→ **What the task asks**:
If a line in the following entries holds the string "panel", include it in the tally. State the total and nothing further.

Document understanding data
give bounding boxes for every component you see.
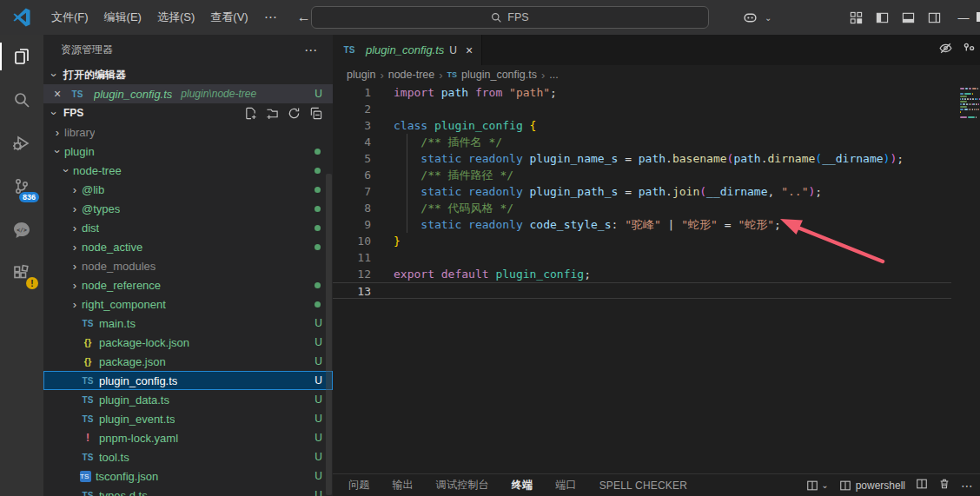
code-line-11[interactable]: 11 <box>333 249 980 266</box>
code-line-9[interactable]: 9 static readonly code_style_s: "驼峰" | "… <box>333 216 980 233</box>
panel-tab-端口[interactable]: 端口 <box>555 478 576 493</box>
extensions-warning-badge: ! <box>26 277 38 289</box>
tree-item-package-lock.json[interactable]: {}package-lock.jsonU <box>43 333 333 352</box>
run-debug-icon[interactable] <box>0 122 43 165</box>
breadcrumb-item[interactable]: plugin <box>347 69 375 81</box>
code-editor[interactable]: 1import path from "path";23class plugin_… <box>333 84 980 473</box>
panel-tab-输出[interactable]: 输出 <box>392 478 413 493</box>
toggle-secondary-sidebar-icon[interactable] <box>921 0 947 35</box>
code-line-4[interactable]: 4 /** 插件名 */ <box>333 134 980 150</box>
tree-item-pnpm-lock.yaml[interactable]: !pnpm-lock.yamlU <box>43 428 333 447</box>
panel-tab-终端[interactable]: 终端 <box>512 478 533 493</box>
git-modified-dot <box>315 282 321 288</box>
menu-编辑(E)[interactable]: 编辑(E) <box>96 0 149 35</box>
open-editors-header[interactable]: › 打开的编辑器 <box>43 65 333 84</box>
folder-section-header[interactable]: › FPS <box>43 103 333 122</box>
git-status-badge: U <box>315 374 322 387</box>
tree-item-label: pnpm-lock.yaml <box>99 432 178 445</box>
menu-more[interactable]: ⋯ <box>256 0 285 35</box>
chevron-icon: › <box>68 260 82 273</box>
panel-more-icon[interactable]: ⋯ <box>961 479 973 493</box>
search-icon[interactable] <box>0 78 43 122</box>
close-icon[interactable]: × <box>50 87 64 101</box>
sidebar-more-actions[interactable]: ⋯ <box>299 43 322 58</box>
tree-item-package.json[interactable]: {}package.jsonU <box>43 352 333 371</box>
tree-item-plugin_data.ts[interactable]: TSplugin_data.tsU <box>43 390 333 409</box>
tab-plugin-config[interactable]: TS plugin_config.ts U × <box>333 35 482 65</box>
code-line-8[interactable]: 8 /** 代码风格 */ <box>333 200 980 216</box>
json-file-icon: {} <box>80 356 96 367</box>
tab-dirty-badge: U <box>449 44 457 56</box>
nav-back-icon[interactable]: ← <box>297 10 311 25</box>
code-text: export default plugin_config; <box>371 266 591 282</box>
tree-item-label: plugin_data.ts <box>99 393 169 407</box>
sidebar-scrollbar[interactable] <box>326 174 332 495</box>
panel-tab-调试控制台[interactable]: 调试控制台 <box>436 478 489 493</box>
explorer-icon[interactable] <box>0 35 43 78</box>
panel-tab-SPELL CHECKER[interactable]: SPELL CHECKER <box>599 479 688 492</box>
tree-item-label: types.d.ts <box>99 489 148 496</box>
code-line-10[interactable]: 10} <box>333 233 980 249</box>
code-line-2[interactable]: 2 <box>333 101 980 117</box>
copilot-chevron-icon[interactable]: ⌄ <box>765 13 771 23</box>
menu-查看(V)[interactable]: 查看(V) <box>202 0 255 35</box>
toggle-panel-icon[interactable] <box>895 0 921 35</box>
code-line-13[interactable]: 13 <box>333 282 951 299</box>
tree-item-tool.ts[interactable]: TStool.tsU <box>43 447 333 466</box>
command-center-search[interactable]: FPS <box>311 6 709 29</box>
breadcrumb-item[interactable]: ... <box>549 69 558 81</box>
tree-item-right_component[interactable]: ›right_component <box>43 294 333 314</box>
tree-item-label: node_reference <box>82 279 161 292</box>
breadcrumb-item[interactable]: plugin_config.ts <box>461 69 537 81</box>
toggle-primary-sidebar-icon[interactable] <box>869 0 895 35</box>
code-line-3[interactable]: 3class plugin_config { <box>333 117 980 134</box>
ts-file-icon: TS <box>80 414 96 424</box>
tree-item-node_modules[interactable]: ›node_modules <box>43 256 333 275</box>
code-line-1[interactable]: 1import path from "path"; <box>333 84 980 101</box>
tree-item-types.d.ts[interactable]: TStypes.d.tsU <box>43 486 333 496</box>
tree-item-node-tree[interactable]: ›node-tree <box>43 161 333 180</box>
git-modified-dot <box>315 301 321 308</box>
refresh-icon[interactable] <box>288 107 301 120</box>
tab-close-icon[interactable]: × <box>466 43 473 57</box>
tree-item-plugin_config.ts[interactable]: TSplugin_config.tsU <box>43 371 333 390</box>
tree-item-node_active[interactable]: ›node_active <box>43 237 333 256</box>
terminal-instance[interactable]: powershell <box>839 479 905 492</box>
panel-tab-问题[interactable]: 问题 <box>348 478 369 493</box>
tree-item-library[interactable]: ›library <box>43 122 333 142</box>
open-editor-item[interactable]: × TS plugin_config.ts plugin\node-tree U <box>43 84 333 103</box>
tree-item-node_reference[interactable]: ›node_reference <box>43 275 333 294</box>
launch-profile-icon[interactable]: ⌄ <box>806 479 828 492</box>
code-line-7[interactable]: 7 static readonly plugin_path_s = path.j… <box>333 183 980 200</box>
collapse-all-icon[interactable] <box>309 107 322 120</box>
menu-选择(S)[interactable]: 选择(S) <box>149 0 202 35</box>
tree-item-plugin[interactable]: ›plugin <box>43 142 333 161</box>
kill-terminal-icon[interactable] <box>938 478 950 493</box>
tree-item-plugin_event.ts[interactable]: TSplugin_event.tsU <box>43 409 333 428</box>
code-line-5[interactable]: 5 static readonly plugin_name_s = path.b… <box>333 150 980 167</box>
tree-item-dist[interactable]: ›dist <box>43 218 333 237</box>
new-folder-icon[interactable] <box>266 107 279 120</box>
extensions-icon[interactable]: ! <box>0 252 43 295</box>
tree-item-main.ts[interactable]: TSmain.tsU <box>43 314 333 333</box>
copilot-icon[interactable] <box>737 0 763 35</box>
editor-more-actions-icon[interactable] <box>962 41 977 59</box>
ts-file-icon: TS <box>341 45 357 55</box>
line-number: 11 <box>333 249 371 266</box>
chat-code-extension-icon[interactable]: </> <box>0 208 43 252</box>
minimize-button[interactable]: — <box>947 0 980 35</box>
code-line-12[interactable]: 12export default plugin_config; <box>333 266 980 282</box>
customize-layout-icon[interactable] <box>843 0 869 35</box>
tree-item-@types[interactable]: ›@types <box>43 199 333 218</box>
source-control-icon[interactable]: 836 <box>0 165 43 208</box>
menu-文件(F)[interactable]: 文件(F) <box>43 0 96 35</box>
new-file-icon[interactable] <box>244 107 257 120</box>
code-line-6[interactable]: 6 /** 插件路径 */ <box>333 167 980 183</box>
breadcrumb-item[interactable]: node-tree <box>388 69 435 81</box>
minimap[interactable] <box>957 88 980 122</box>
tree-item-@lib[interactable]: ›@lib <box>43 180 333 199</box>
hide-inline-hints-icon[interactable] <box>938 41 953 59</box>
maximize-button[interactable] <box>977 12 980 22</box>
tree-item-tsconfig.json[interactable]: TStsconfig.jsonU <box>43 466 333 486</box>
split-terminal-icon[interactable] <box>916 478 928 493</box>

→ **Result of this task**:
8